**Aim of the task**.
Skip the pictures. Transcribe the rest of the data below without changing a word.

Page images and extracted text
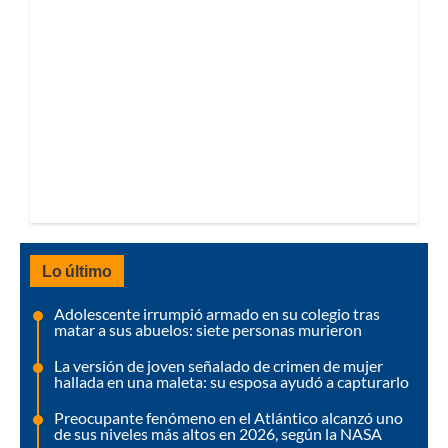
Lo último
Adolescente irrumpió armado en su colegio tras
matar a sus abuelos: siete personas murieron
La versión de joven señalado de crimen de mujer
hallada en una maleta: su esposa ayudó a capturarlo
Preocupante fenómeno en el Atlántico alcanzó uno
de sus niveles más altos en 2026, según la NASA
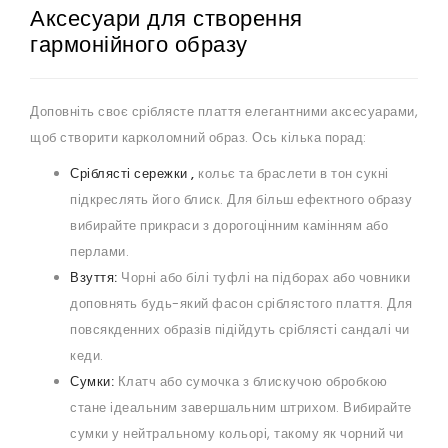
Аксесуари для створення
гармонійного образу
Доповніть своє сріблясте плаття елегантними аксесуарами,
щоб створити карколомний образ. Ось кілька порад:
Сріблясті сережки ,
кольє та браслети в тон сукні
підкреслять його блиск. Для більш ефектного образу
вибирайте прикраси з дорогоцінним камінням або
перлами.
Взуття:
Чорні або білі туфлі на підборах або човники
доповнять будь-який фасон сріблястого плаття. Для
повсякденних образів підійдуть сріблясті сандалі чи
кеди.
Сумки:
Клатч або сумочка з блискучою обробкою
стане ідеальним завершальним штрихом. Вибирайте
сумки у нейтральному кольорі, такому як чорний чи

**Task result**.
Lo último
Adolescente irrumpió armado en su colegio tras
matar a sus abuelos: siete personas murieron
La versión de joven señalado de crimen de mujer
hallada en una maleta: su esposa ayudó a capturarlo
Preocupante fenómeno en el Atlántico alcanzó uno
de sus niveles más altos en 2026, según la NASA
Аксесуари для створення
гармонійного образу
Доповніть своє сріблясте плаття елегантними аксесуарами,
щоб створити карколомний образ. Ось кілька порад:
Сріблясті сережки ,
кольє та браслети в тон сукні
підкреслять його блиск. Для більш ефектного образу
вибирайте прикраси з дорогоцінним камінням або
перлами.
Взуття:
Чорні або білі туфлі на підборах або човники
доповнять будь-який фасон сріблястого плаття. Для
повсякденних образів підійдуть сріблясті сандалі чи
кеди.
Сумки:
Клатч або сумочка з блискучою обробкою
стане ідеальним завершальним штрихом. Вибирайте
сумки у нейтральному кольорі, такому як чорний чи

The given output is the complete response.